We have subsequently begun to test these three strains of migraine mice to see whether nitroglycerine, a drug that can reliably provoke migraine in humans, has any pronounced effect on stomach or intestinal movements in these mice too. Our findings to date in tests of two of the three mouse strains (FHM1 and CADASIL mice) have also shown no significant gastroparesis or intestinal dysmotility.
Hypothesis vs. Findings
Our data do not generally support our original hypothesis that genetic mutations that can increase migraine susceptibility also are a major cause of gastrointestinal motility abnormalities.
Gastrointestinal traits associated with migraine remain incompletely understood. A number of possible explanations might account for our preliminary findings.
It is possible that the species differences between humans and mice are significant enough that mice with these human mutations are not close enough models of human migraine to help us understand migraine-related gastrointestinal traits. It is also possible that human genetic mutations actually do exist that predispose to both migraine headache and to gastroparesis, but that the CADASIL, FHM1, and CK1δ mutations we have studied do not. Furthermore, it is possible that specific aspects of our particular study design led us to miss detection of gastroparesis in these mice when it otherwise might have been found.

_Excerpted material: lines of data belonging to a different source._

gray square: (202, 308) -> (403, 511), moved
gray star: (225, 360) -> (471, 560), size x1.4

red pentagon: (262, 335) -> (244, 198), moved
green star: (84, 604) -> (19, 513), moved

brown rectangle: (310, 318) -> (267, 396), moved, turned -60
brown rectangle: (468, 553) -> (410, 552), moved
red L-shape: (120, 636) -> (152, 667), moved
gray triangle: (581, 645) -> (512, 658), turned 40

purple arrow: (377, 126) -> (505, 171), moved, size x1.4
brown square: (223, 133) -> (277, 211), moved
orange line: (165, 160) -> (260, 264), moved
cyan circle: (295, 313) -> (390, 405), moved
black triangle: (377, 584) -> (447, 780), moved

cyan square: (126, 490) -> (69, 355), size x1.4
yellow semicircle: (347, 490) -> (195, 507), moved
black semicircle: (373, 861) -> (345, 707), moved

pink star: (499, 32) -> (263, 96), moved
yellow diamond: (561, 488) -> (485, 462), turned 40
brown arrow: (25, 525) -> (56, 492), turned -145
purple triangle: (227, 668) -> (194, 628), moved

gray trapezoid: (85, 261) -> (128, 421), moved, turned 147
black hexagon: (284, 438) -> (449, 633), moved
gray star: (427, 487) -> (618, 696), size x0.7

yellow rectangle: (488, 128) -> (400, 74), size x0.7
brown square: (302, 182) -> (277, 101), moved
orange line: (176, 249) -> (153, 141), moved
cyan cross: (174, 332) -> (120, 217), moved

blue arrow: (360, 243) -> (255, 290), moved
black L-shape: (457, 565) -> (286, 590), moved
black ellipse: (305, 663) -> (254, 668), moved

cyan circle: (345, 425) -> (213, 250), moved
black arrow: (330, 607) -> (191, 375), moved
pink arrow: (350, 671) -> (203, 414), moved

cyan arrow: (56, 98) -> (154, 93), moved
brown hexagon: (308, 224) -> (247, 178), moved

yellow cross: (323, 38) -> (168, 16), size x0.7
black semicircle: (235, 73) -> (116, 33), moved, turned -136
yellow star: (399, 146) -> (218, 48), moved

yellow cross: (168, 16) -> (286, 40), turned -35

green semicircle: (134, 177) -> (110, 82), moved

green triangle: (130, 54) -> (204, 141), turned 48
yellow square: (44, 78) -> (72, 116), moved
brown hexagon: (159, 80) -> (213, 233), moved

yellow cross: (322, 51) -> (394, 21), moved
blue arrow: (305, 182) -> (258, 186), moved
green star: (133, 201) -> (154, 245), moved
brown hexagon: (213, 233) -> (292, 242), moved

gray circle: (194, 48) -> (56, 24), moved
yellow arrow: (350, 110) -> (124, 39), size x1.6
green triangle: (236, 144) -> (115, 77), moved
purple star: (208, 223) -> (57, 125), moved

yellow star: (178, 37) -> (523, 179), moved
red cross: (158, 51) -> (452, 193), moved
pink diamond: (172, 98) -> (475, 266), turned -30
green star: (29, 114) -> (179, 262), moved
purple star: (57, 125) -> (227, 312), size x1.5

On the other hand, we may need to look in other directions to explain the strong link between migraine headaches and migraine-related gastrointestinal symptoms. For example, migraine-related gastroparesis might be due to environmental factors, rather than genetic factors. In this vein, one intriguing possibility is that the microbes that normally colonize the gastrointestinal tract of people with migraine also influence their susceptibility to migraine. Alternatively, dietary factors may play a role. Finally, genetic mechanisms are known to exist whereby human experiences can lead to persistent changes in the activity of specific genes (a process called epigenetics); these factors might also provide a clue.
What this Research Means to You
Our MRF/AMD funded research studies have provided valuable insights into which factors may and may not lead to gastrointestinal symptoms and traits in people with migraine.